29 Sep 2010

I would like to thank the CFA Institute for this opportunity to address you. Our work at the Government of Singapore Investment Corporation (GIC) is focused on wealth management, but at the national level, or sovereign wealth.

Nonetheless, as investors or wealth advisers, you and I share a common investment challenge. The first challenge is to discern the unfolding global economic and investment landscape. The second is to formulate and execute portfolio strategies that can exploit the opportunities or mitigate the risks. An investment sage said that successful investing consists in the timely anticipation of change. It is not sufficient to be reasonably prescient in discerning the future landscape, but we need also to have positioned the portfolio ahead of time before the future scenario is reflected or discounted in asset prices.
GIC recently reviewed its investment policy with regard to asset allocation in our policy portfolio. Our assessment was that the macroeconomic environment over the next ten years would be characterized by slower growth in the developed economies. This is because the excessive expansion of credit and accumulation of debt that gave rise to the global financial crisis is being unwound by a process of deleveraging and fiscal austerity. This process is likely to be prolonged. In contrast, we expect high growth in the emerging economies to continue, with expanding domestic demand offsetting slower growth in export demand.

GIC’s internal economists expect that global GDP growth will average 3.8% in 2010, with the advanced economies growing at 2.4% and emerging Asia growing at 8%. The output level of emerging Asia has recovered fully and now stands 12% above the pre-crisis level, whereas output in the developed economies remains 2% below their level two years ago before the economic downturn.

In the last ten years, from 2000 to 2010, Asia’s share of world GDP grew from 28% to 34%. More significantly, in terms of contribution to growth, Asia will contribute 50% to global growth this year although its share of global GDP is 34%. China’s contribution to global growth will be 26% and India’s 10%, compared with 15% from the United States and 10% from Euroland. Since World War II, no other country except China has changed the landscape of global growth that quickly. Without doubt, we are witnessing a shift in economic influence of seismic proportions.

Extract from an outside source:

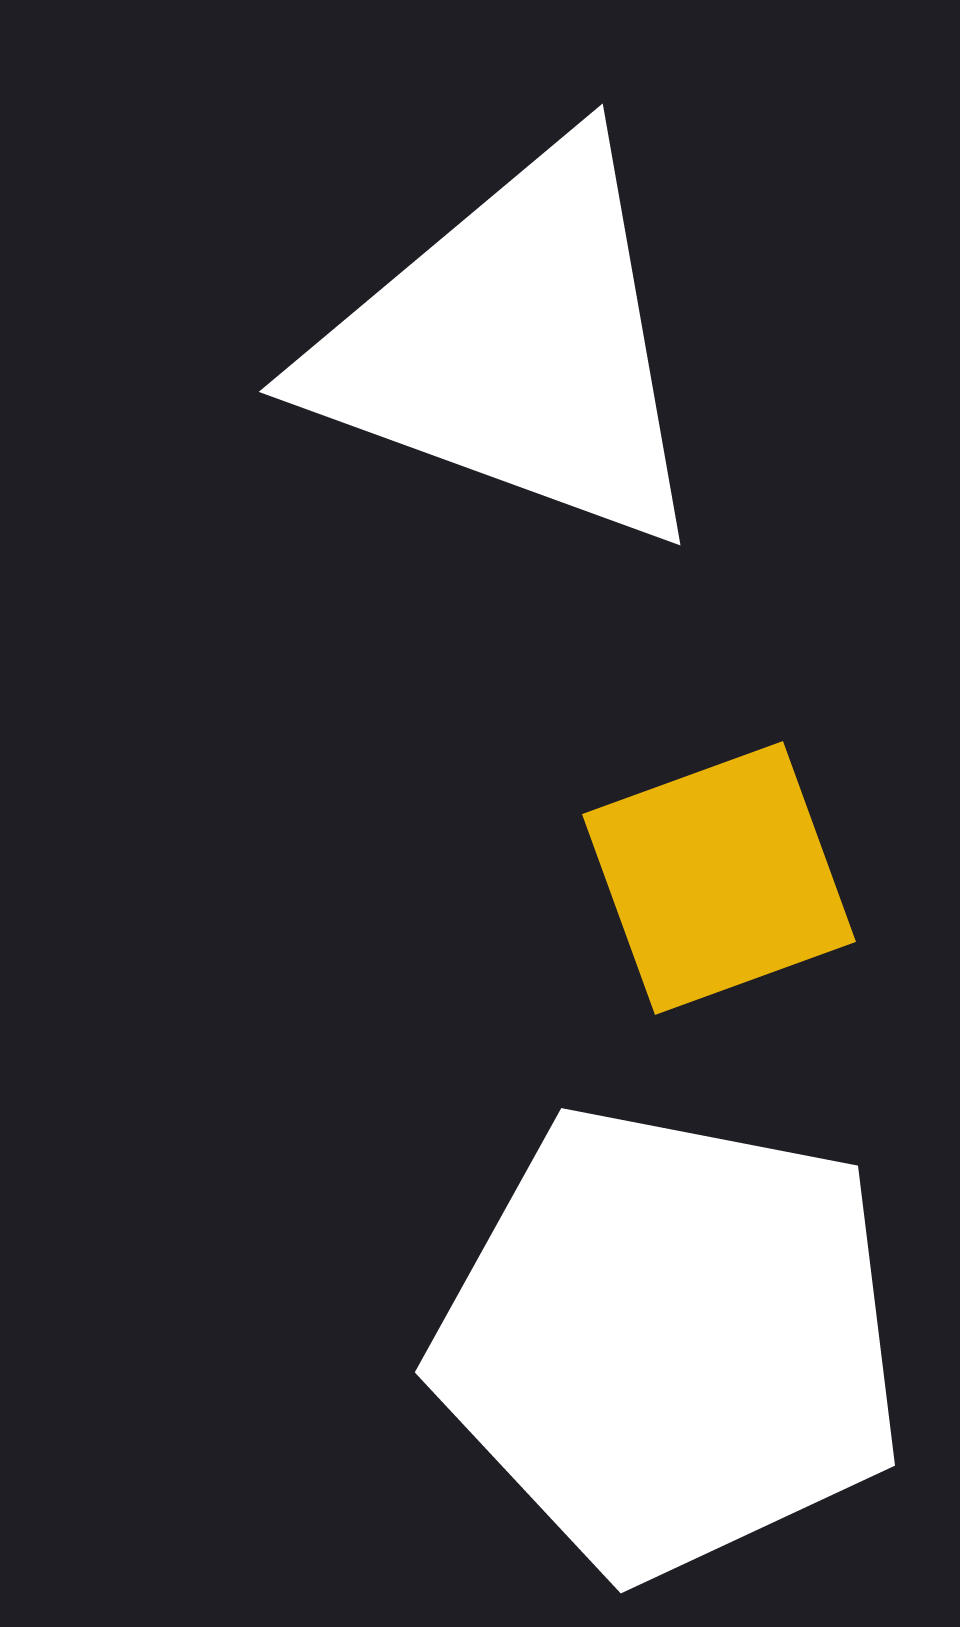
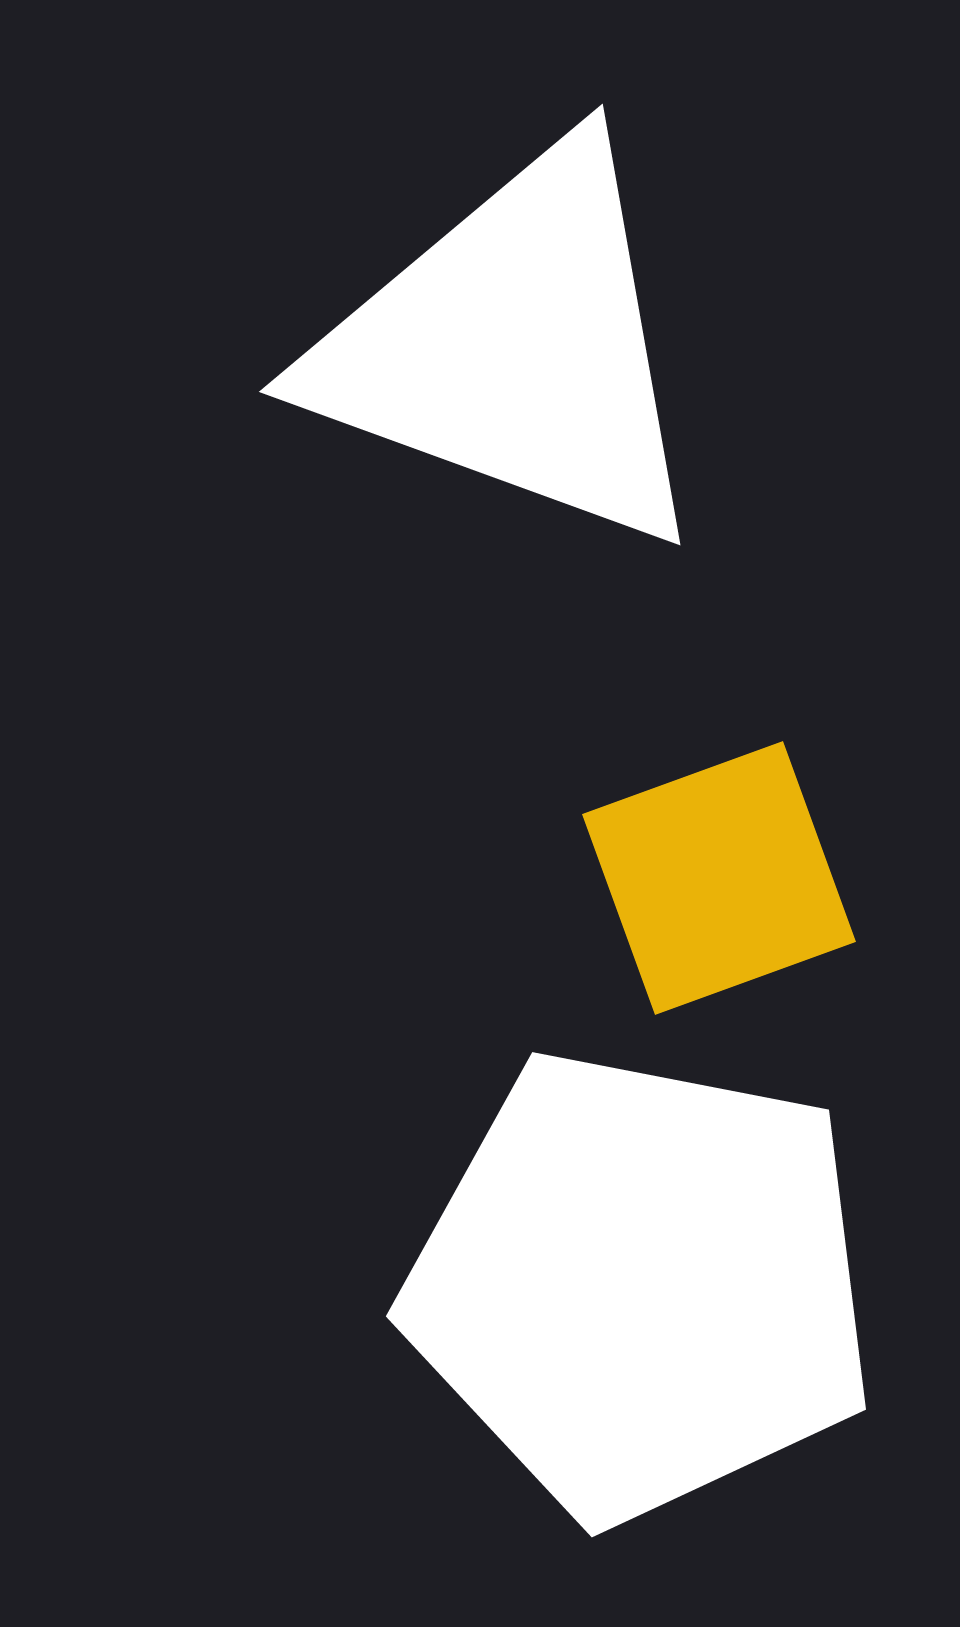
white pentagon: moved 29 px left, 56 px up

In this new investment landscape, investors have to grapple with the contrast between deflation risk and deteriorating sovereign debt ratings in the developed economies, versus inflation risks and stronger credit ratings in the emerging economies. In anticipation of these developments, GIC has decided to increase further our investments in the emerging economies especially in Asia. This extends a strategy than began seven years ago when we carved out emerging market equities from global equities and treated it as an asset class in its own right so that we would have a meaningful exposure. We have benefitted from this strategy as over the last seven years the market index for emerging Asian equities returned 14.4% per year compared with 4.6% for developed market equities. As of 31 March this year, GIC’s exposure to emerging markets in public equities alone was 10% or about one-fifth of global public equities.

Goldman Sachs recently projected that in the next 10 years to 2020, the emerging market share of global market capitalisation will rise from 31% currently to 44%. Adjusting for lower free float ratios and foreign investment restrictions, notably for China, the benchmark index weight is expected to rise from 13% currently to 19% in 2020.

It is clear that the “home country” bias for many institutional investors will increasingly undergo a mindset change. This change is necessary not only in asset allocation, but also in the investment process. For example, although GIC’s headquarters here in Singapore can adequately cover the Asian markets, we have located investment professionals in our offices in Shanghai, Beijing, Tokyo, Seoul and Mumbai. This intensive coverage is to develop local, on the ground expertise, and to access investment opportunities directly. Moreover, while publicly listed equities is likely to remain GIC’s main implementation vehicle for our emerging market strategy, our view is that the private markets such as real estate and private equities will present even more rewarding opportunities.

I like to now put on my other hat as Chairman of the Wealth Management Institute. Seven years ago, in 2003, Temasek Holdings and GIC collaborated in setting up WMI. The objective was to develop and expand the then small pool of talent and expertise in wealth management. We were anticipating the growing demand for private banking and asset management services in the Asian region. I am happy to note that in the last seven years, WMI has trained more than 2000 wealth management professionals. Our flagship programme – the Masters of Science in Wealth Management in collaboration with the Singapore Management University – is now in its seventh year. 300 students have come from 18 countries in Asia and beyond. Our certificate and advanced certificate programmes in private banking, and specialized courses in trust and estate planning, have also enjoyed strong enrollment and have received tremendous support and recognition from industry partners.

My colleagues and I at WMI are pleased that rapid economic growth in Asia has created substantial wealth and generated increasing demand for wealth management services. Industry consulting groups estimated that, in 2009, for the first time, there were as many high net worth individuals in Asia as in Europe. Furthermore, over the next few years, it is expected that high net worth individuals in Asia outside Japan will see their wealth grow at the fastest rate compared to other HNWI’s in other regions of the world. As Singapore fulfills its aspiration as a leading wealth management centre, WMI will continue to make a contribution in the training and development of wealth management professionals.

I wish all of you a fruitful conference. And to those of you who are visiting Singapore, I wish you an enjoyable stay.